Trace fossil genera and species, referred to as ichnogenera and ichnospecies respectively, are often marked using an abbreviated suffix, for example, Chondrites igen. Both ichnogenera and ichnospecies must have type species and holotype specimens, respectively, as in body fossil genera and species. Occasionally, the holotype of an ichnospecies (for example, a long trackway visible in a coastal cliff) has to be left in-situ rather than collected, although casts are often prepared to be deposited in museums.

References

Balson, P.S. & Taylor, P.D. 1982. Palaeobiology and systematics of large cyclostome bryozoans from the Pliocene Coralline Crag of Suffolk. Palaeontology 25: 529–554.

Bertling, M., Braddy, S.J., Bromley, R.G., Demathieu, G.R., Genise, J., Mikulás, R., Nielsen, J.K., Nielsen, K.S.S., Rindsberg, A.K., Schlirf, M. & Uchman, A. 2006. Names for trace fossils: a uniform approach. Lethaia 39: 265–286.

Busk, G. 1859. A monograph of the fossil Polyzoa of the Crag. Monographs of the Palaeontographical Society, 136 pp.

Di Martino, E., Greene, S. & Taylor, P.D. 2018. Discoradius, a new name for the genus Heteractis Gabb & Horn, 1862 (Cheilostomata, Bryozoa), junior homonym of Heteractis Milne-Edwards & Haime, 1851 (Cnidaria, Actiniaria). Journal of Systematic Palaeontology 16: 445.

Gabb, W.M. & Horn, G.H. 1862. The fossil Polyzoa of the Secondary and Tertiary Formations of North America. Journal of the Academy of Natural Sciences of Philadelphia 5: 111–179.

Gregory, J.W. 1894. On some Jurassic species of Cheilostomata. Geological Magazine, Decade 4, 1: 61–64.

Hopkins, M.J. 2020. Ontogeny of the trilobite Elrathia kingii (Meek) and comparison of growth rates between Elrathia kingii and Aulacopleura koninckii (Barrande). Papers in Palaeontology 2020: 1–18.

Koenig, C. 1825. Icones Fossilium Sectiles.

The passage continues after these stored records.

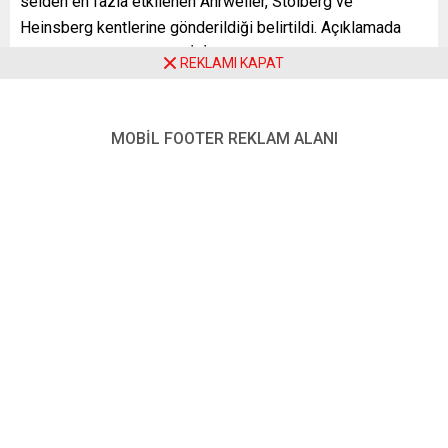
selden en fazla etkilenen Ahrweiler, Stolberg ve
Heinsberg kentlerine gönderildiği belirtildi. Açıklamada
görüşlerine yer verilen DİTİB Genel Başkanı Kazım
REKLAMI KAPAT
Türkmen, sel felaketinin yaşandığı günden itibaren
bölgelere yakın çevredeki derneklerden sel mağdurlarına
yardım eli uzatıldığını ifade etti.
MOBİL FOOTER REKLAM ALANI
DİTİB teşkilatına bağlı derneklerin, yerinde bilfiil yardım
götürmeye devam ettiğini belirten Türkmen, şunları
kaydetti:
“Ahrweiler, Stolberg ve Heinsberg kentlerine
yardımlarımızı gönderdik. Bunun dışında Marl cami
derneğimiz 1000 adet lahmacun hazırlayarak afetzedelere
ikram ettiler. Ayrıca 2 bin avro bağışta da bulundular. Yine
Ransbach Baumbach, Selters, Neuwied, Koblenz ve
Andernach cami derneklerimiz hem lahmacun, poğaça, su,
ayran ve meyve suyundan oluşan yardım paketleri
dağıttılar hem de nakdi yardımda bulundular ve yürütülen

London, 4 pp. 19 pls.

Lamarck, J.B. 1801. Systeme des Animaux sans Vertèbres. Deterville, Paris, 452 pp.

Meek, F.B. 1870. Descriptions of fossils collected by the U.S. Geological Survey under the charge of Clarence King, Esq. Proceedings of the Academy of the Natural Sciences of Philadelphia 22: 56–64.

Milne-Edwards, H. & Haime, J. 1851. Monographie des polypiers fossiles des terrains Palæozoïques. Archives du Muséum d’Histoire Naturelle 5: 1–502.

Walcott, C.D. 1924. Cambrian Geology and Paleontology V. No. 2, Cambrian and Ozarkian trilobites. Smithsonian Miscellaneous Collections 75: 53–60.